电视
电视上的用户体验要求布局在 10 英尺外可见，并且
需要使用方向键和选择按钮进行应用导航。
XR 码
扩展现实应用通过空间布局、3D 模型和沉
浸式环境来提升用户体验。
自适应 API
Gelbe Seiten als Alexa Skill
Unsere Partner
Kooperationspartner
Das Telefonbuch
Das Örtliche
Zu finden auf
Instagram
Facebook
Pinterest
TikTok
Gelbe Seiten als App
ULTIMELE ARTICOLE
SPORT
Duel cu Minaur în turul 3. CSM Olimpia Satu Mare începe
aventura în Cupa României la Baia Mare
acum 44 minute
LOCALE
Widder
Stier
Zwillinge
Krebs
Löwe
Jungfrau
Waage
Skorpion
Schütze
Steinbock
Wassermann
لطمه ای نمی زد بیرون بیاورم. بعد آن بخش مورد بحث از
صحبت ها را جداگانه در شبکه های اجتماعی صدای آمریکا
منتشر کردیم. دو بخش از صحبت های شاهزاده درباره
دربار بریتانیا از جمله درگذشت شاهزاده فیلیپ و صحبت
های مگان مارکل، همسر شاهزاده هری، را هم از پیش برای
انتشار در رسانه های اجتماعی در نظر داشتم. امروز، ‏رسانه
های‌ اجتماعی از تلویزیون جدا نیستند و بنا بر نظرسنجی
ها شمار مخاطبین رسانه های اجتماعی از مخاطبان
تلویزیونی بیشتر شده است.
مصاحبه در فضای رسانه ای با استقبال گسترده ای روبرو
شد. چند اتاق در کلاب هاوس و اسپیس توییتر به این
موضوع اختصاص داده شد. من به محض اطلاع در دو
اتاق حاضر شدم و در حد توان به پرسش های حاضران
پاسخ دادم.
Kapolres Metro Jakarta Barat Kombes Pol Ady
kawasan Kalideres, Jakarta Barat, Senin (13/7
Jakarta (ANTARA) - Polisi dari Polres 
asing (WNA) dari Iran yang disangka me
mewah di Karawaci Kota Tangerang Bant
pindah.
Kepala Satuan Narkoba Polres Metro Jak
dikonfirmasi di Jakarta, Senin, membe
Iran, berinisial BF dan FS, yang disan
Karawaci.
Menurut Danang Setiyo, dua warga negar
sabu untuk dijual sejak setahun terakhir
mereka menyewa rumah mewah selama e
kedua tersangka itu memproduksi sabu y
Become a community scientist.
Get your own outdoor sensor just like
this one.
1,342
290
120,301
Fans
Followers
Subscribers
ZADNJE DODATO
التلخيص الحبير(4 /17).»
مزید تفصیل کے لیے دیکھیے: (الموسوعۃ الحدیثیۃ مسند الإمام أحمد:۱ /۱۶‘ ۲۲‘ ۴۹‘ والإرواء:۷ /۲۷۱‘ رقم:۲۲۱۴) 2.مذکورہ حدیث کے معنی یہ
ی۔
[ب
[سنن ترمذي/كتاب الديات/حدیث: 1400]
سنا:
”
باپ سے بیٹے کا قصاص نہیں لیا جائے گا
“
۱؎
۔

········

* TASK BRIEF: Each record needs to be given again exactly.

* RESPONSE TO THE EXERCISE:
电视
电视上的用户体验要求布局在 10 英尺外可见，并且
需要使用方向键和选择按钮进行应用导航。
XR 码
扩展现实应用通过空间布局、3D 模型和沉
浸式环境来提升用户体验。
自适应 API
Gelbe Seiten als Alexa Skill
Unsere Partner
Kooperationspartner
Das Telefonbuch
Das Örtliche
Zu finden auf
Instagram
Facebook
Pinterest
TikTok
Gelbe Seiten als App
ULTIMELE ARTICOLE
SPORT
Duel cu Minaur în turul 3. CSM Olimpia Satu Mare începe
aventura în Cupa României la Baia Mare
acum 44 minute
LOCALE
Widder
Stier
Zwillinge
Krebs
Löwe
Jungfrau
Waage
Skorpion
Schütze
Steinbock
Wassermann
لطمه ای نمی زد بیرون بیاورم. بعد آن بخش مورد بحث از
صحبت ها را جداگانه در شبکه های اجتماعی صدای آمریکا
منتشر کردیم. دو بخش از صحبت های شاهزاده درباره
دربار بریتانیا از جمله درگذشت شاهزاده فیلیپ و صحبت
های مگان مارکل، همسر شاهزاده هری، را هم از پیش برای
انتشار در رسانه های اجتماعی در نظر داشتم. امروز، ‏رسانه
های‌ اجتماعی از تلویزیون جدا نیستند و بنا بر نظرسنجی
ها شمار مخاطبین رسانه های اجتماعی از مخاطبان
تلویزیونی بیشتر شده است.
مصاحبه در فضای رسانه ای با استقبال گسترده ای روبرو
شد. چند اتاق در کلاب هاوس و اسپیس توییتر به این
موضوع اختصاص داده شد. من به محض اطلاع در دو
اتاق حاضر شدم و در حد توان به پرسش های حاضران
پاسخ دادم.
Kapolres Metro Jakarta Barat Kombes Pol Ady
kawasan Kalideres, Jakarta Barat, Senin (13/7
Jakarta (ANTARA) - Polisi dari Polres 
asing (WNA) dari Iran yang disangka me
mewah di Karawaci Kota Tangerang Bant
pindah.
Kepala Satuan Narkoba Polres Metro Jak
dikonfirmasi di Jakarta, Senin, membe
Iran, berinisial BF dan FS, yang disan
Karawaci.
Menurut Danang Setiyo, dua warga negar
sabu untuk dijual sejak setahun terakhir
mereka menyewa rumah mewah selama e
kedua tersangka itu memproduksi sabu y
Become a community scientist.
Get your own outdoor sensor just like
this one.
1,342
290
120,301
Fans
Followers
Subscribers
ZADNJE DODATO
التلخيص الحبير(4 /17).»
مزید تفصیل کے لیے دیکھیے: (الموسوعۃ الحدیثیۃ مسند الإمام أحمد:۱ /۱۶‘ ۲۲‘ ۴۹‘ والإرواء:۷ /۲۷۱‘ رقم:۲۲۱۴) 2.مذکورہ حدیث کے معنی یہ
ی۔
[ب
[سنن ترمذي/كتاب الديات/حدیث: 1400]
سنا:
”
باپ سے بیٹے کا قصاص نہیں لیا جائے گا
“
۱؎
۔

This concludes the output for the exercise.